Zeus et Lycaon, Jan Cossiers, 1600-1671
© Wikimedia Commons 

Soudain les nuages s’amoncellent et des torrents de pluie inondent la terre : c’est le Déluge ! La mer se soulève; les fleuves débordent en mugissant, entraînent dans leurs flots sombres plantes, arbres, troupeaux, hommes et maisons, tandis que les oiseaux aux vastes ailes, comme les aigles et les corneilles, s’envolent toujours plus haut. Nul ne peut se sauver, pas même les gens de la côte, qui possèdent des navires solides où ils montent précipitamment : les vagues brisent et engloutissent leurs bateaux.
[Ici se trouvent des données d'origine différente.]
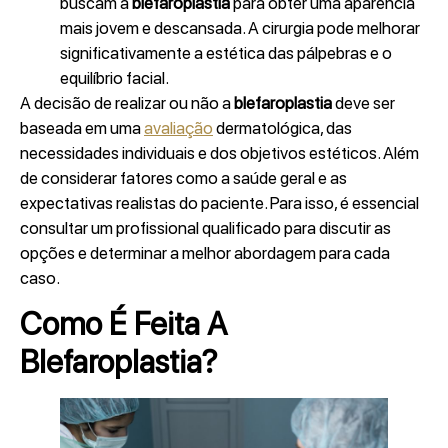
buscam a
blefaroplastia
para obter uma aparência
mais jovem e descansada. A cirurgia pode melhorar
significativamente a estética das pálpebras e o
equilíbrio facial.
A decisão de realizar ou não a
blefaroplastia
deve ser
baseada em uma
avaliação
dermatológica, das
necessidades individuais e dos objetivos estéticos. Além
de considerar fatores como a saúde geral e as
expectativas realistas do paciente. Para isso, é essencial
consultar um profissional qualificado para discutir as
opções e determinar a melhor abordagem para cada
caso.
Como É Feita A
Blefaroplastia?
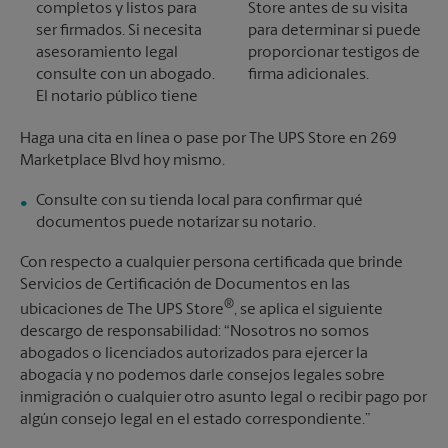
completos y listos para
Store antes de su visita
ser firmados. Si necesita
para determinar si puede
asesoramiento legal
proporcionar testigos de
consulte con un abogado.
firma adicionales.
El notario público tiene
Haga una cita en línea o pase por The UPS Store en 269
Marketplace Blvd hoy mismo.
Consulte con su tienda local para confirmar qué
documentos puede notarizar su notario.
Con respecto a cualquier persona certificada que brinde
Servicios de Certificación de Documentos en las
®
ubicaciones de The UPS Store
, se aplica el siguiente
descargo de responsabilidad: “Nosotros no somos
abogados o licenciados autorizados para ejercer la
abogacía y no podemos darle consejos legales sobre
inmigración o cualquier otro asunto legal o recibir pago por
algún consejo legal en el estado correspondiente.”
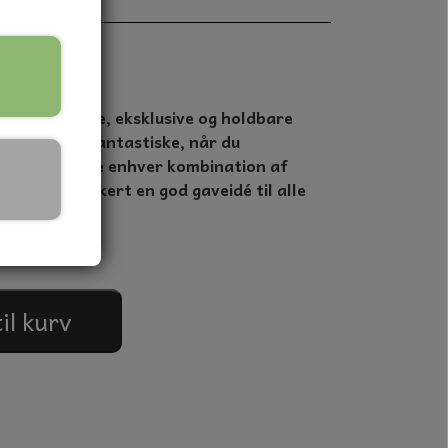
disse elegante, eksklusive og holdbare
llerkener er fantastiske, når du
Du kan servere enhver kombination af
r er helt sikkert en god gaveidé til alle
.
til kurv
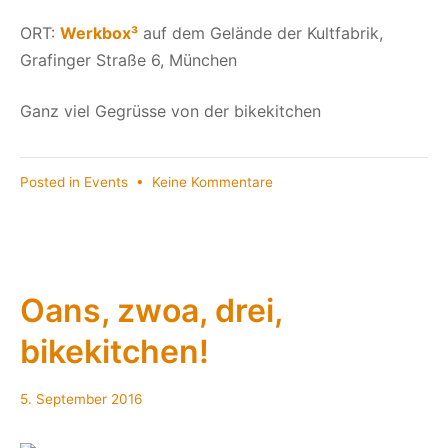
ORT:
Werkbox³
auf dem Gelände der Kultfabrik,
Grafinger Straße 6, München
Ganz viel Gegrüsse von der bikekitchen
zu
Posted in
Events
•
Keine Kommentare
Auf
Bladln
radln
bikekitchen
***13.10.2016***
Oans, zwoa, drei,
bikekitchen!
5. September 2016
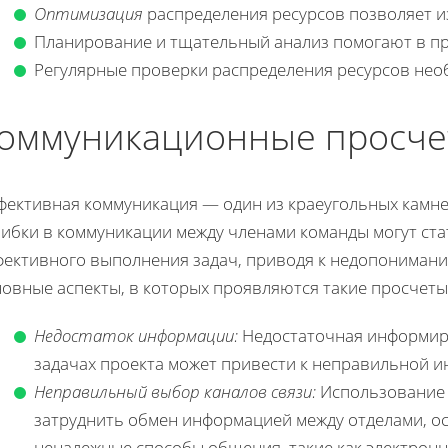
Оптимизация
распределения ресурсов позволяет и
Планирование и тщательный анализ помогают в п
Регулярные проверки распределения ресурсов нео
оммуникационные просче
фективная коммуникация — один из краеугольных камне
ибки в коммуникации между членами команды могут ста
фективного выполнения задач, приводя к недопонимани
новные аспекты, в которых проявляются такие просчеты
Недостаток информации:
Недостаточная информиро
задачах проекта может привести к неправильной 
Неправильный выбор каналов связи:
Использование 
затруднить обмен информацией между отделами, о
ненадежные способы общения, такие как электронн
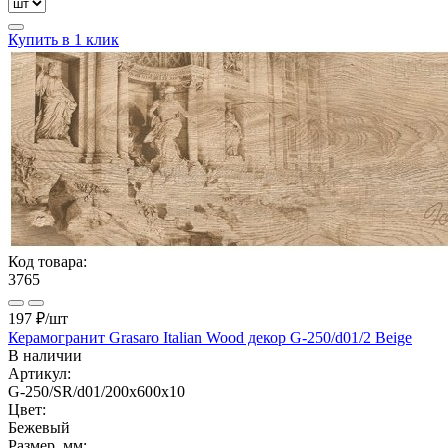
Купить в 1 клик
Код товара:
3765
197 ₽
/шт
Керамогранит Grasaro Italian Wood декор G-250/d01/2 Beige
В наличии
Артикул:
G-250/SR/d01/200x600x10
Цвет:
Бежевый
Размер, мм:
Cependant, en Grèce, il y avait en ce temps-là un homme et sa femme qui étaient justes et pieux, Deucalion et Pyrrha. Hâtivement ils lièrent quelques troncs d’arbres pour faire un radeau où ils s’embarquèrent; l’eau qui montait les entraîna doucement vers le Parnasse, seule montagne du pays que le déluge n’eût pas entièrement couverte. Quand leur radeau s’arrêta au sommet de la montagne, tous les autres habitants avaient péri. Aussitôt Zeus fit cesser la pluie; la mer se retira et les fleuves rentrèrent dans leur lit. Deucalion et Pyrrha quittèrent leur radeau et, regardant vers la plaine dévastée, ils pleurèrent d’angoisse en pensant : « Comment pourrons- nous vivre seuls, sans aucun secours? Nous sommes déjà vieux et affaiblis. » Alors ils entendirent une voix qui disait : « Ne pleurez pas les hommes qui sont morts, car ils étaient méchants; il en naîtra d’autres si, ayant voilé votre tête de votre manteau, vous marchez en avant et jetez derrière vous les ossements de votre mère. » La mère des peuples, c’est la Terre; et les pierres sont ses os. C’est pourquoi les deux époux se mirent en marche, ramassant sans cesse et jetant derrière eux des pierres grosses et petites. Quand le soir tomba, ils se retournèrent pour voir ce qu’ils avaient fait. Or, dans toute la plaine, s’élevaient des hommes nés des cailloux jetés par Deucalion, et des femmes formées par ceux qu’avait lancés Pyrrha. Ainsi la terre fut repeuplée, et Deucalion et Pyrrha rendirent grâce à Zeus tout-puissant.